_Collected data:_
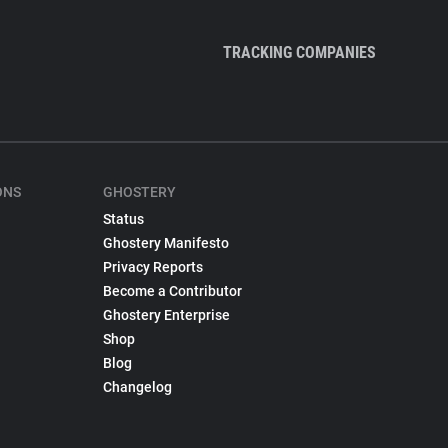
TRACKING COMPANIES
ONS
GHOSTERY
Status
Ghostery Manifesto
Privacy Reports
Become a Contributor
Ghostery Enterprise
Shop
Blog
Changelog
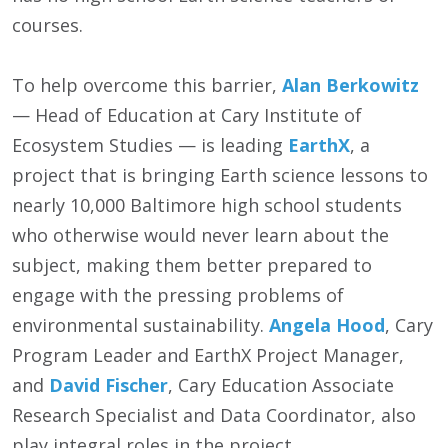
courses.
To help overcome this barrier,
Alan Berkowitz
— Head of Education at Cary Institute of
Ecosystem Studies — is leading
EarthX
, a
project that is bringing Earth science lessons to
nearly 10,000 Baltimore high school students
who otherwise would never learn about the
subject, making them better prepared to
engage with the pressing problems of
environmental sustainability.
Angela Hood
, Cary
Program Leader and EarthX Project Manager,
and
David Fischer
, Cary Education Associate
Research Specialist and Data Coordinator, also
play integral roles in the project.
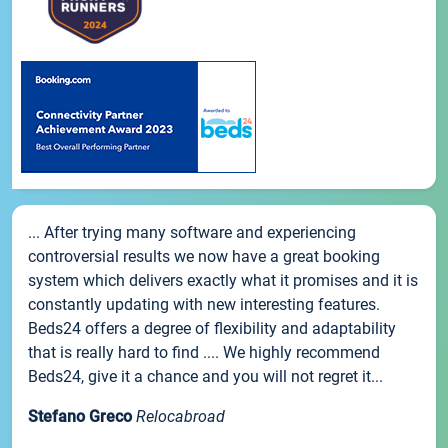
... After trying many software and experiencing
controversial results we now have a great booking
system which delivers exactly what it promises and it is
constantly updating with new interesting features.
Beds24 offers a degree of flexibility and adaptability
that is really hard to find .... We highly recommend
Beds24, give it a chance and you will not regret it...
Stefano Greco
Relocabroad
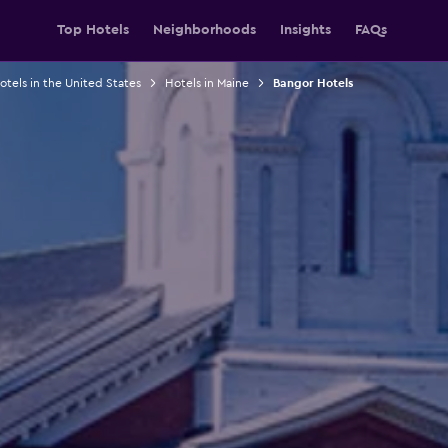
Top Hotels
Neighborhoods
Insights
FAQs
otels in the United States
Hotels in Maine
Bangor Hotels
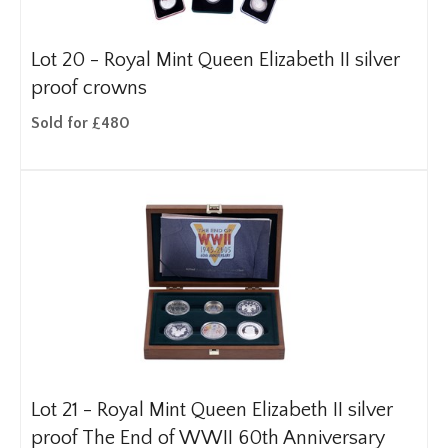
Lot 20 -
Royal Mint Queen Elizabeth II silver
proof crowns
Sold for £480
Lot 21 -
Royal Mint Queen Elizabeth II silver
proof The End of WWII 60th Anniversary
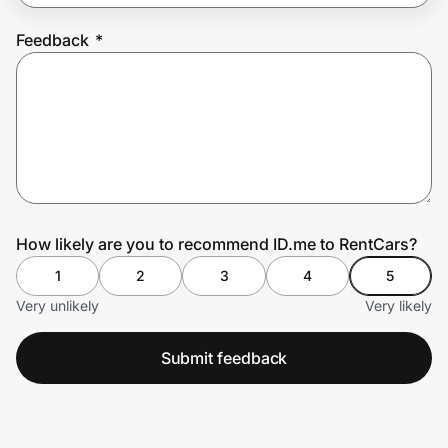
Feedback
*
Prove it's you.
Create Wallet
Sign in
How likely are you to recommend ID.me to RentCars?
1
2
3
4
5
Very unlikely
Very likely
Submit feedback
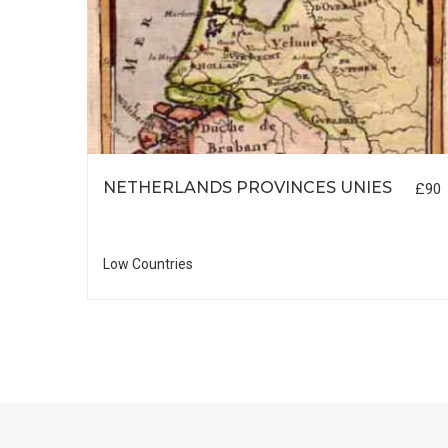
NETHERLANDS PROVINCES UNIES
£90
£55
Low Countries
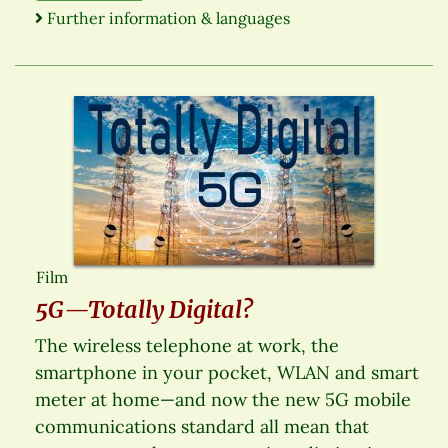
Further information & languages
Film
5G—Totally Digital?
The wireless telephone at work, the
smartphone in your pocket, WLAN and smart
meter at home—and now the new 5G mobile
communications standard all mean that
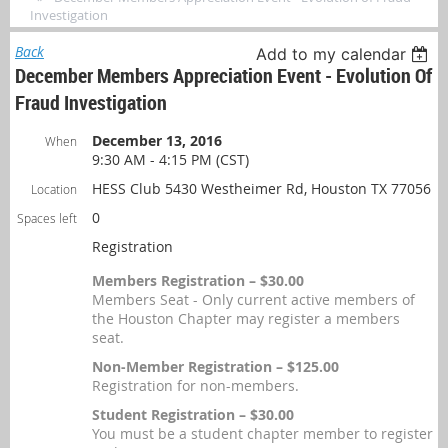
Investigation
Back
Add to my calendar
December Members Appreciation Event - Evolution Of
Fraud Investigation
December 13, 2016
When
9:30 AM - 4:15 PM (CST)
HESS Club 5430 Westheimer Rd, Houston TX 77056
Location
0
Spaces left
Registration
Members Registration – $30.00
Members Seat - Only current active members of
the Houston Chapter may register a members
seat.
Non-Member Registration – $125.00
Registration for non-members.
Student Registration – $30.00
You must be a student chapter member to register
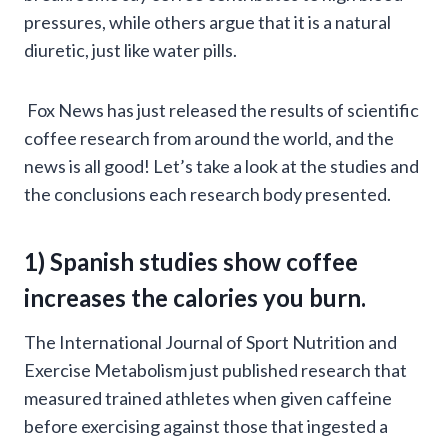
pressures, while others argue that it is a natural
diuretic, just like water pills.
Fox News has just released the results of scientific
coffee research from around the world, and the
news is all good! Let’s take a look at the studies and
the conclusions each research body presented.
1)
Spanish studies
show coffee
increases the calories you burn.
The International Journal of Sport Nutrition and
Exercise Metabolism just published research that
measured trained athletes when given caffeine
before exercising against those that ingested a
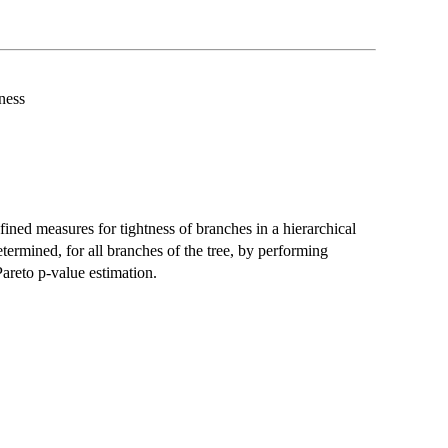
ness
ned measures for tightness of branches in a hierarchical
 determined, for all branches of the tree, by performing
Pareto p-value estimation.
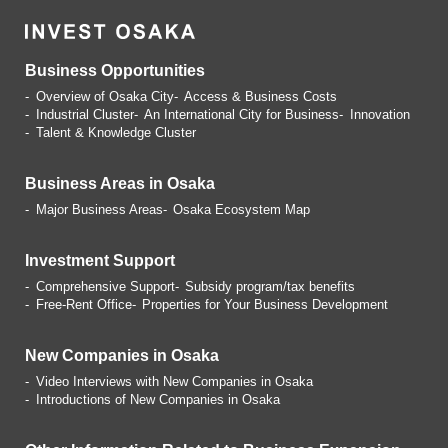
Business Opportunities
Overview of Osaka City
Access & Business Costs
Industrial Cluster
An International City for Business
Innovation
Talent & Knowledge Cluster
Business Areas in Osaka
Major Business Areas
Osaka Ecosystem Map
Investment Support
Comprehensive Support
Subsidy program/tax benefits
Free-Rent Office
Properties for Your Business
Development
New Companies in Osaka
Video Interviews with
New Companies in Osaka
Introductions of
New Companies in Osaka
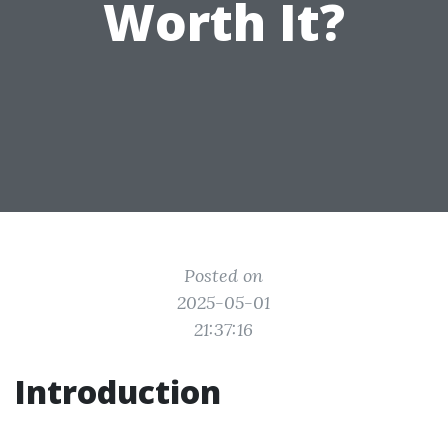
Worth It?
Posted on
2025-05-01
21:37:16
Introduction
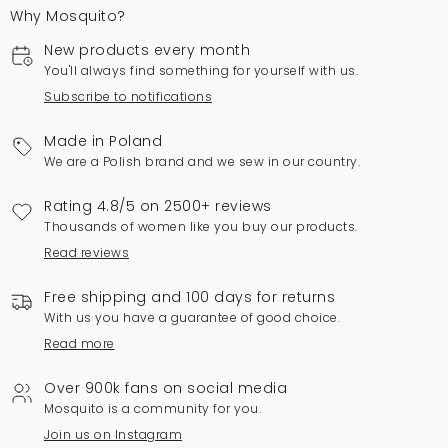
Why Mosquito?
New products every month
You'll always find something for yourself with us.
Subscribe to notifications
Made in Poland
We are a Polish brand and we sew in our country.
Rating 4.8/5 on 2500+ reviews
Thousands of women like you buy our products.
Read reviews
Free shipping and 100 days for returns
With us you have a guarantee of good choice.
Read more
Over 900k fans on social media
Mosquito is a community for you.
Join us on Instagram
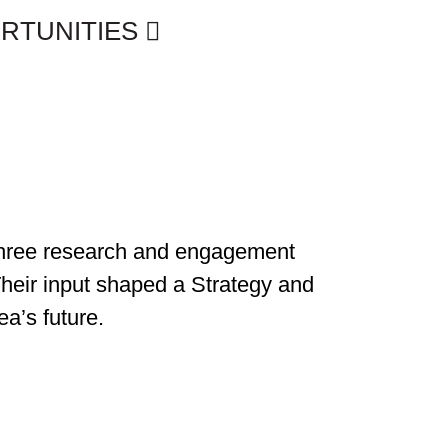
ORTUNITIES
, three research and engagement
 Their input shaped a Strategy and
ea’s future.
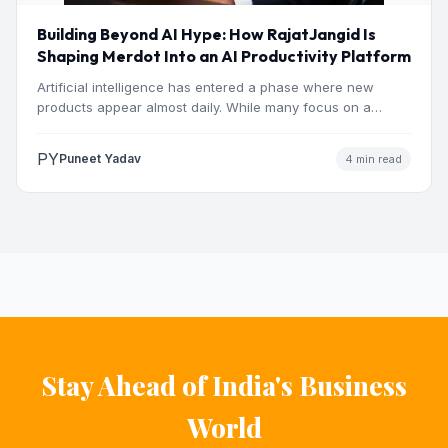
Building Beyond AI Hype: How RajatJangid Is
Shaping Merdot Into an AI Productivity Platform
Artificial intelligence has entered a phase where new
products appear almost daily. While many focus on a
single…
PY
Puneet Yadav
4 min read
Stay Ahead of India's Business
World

_Requirement:_
Only exact lines belong in the answer: those from the beginning of the entries above through the line holding "Registration for non-members.", with no pictures.

_Task answer:_
TRACKING COMPANIES
ONS
GHOSTERY
Status
Ghostery Manifesto
Privacy Reports
Become a Contributor
Ghostery Enterprise
Shop
Blog
Changelog
courses.
To help overcome this barrier,
Alan Berkowitz
— Head of Education at Cary Institute of
Ecosystem Studies — is leading
EarthX
, a
project that is bringing Earth science lessons to
nearly 10,000 Baltimore high school students
who otherwise would never learn about the
subject, making them better prepared to
engage with the pressing problems of
environmental sustainability.
Angela Hood
, Cary
Program Leader and EarthX Project Manager,
and
David Fischer
, Cary Education Associate
Research Specialist and Data Coordinator, also
play integral roles in the project.
... After trying many software and experiencing
controversial results we now have a great booking
system which delivers exactly what it promises and it is
constantly updating with new interesting features.
Beds24 offers a degree of flexibility and adaptability
that is really hard to find .... We highly recommend
Beds24, give it a chance and you will not regret it...
Stefano Greco
Relocabroad
Top Hotels
Neighborhoods
Insights
FAQs
otels in the United States
Hotels in Maine
Bangor Hotels
Lot 20 -
Royal Mint Queen Elizabeth II silver
proof crowns
Sold for £480
Lot 21 -
Royal Mint Queen Elizabeth II silver
proof The End of WWII 60th Anniversary
Feedback
*
Prove it's you.
Create Wallet
Sign in
How likely are you to recommend ID.me to RentCars?
1
2
3
4
5
Very unlikely
Very likely
Submit feedback
NETHERLANDS PROVINCES UNIES
£90
£55
Low Countries
Further information & languages
Film
5G—Totally Digital?
The wireless telephone at work, the
smartphone in your pocket, WLAN and smart
meter at home—and now the new 5G mobile
communications standard all mean that
Investigation
Back
Add to my calendar
December Members Appreciation Event - Evolution Of
Fraud Investigation
December 13, 2016
When
9:30 AM - 4:15 PM (CST)
HESS Club 5430 Westheimer Rd, Houston TX 77056
Location
0
Spaces left
Registration
Members Registration – $30.00
Members Seat - Only current active members of
the Houston Chapter may register a members
seat.
Non-Member Registration – $125.00
Registration for non-members.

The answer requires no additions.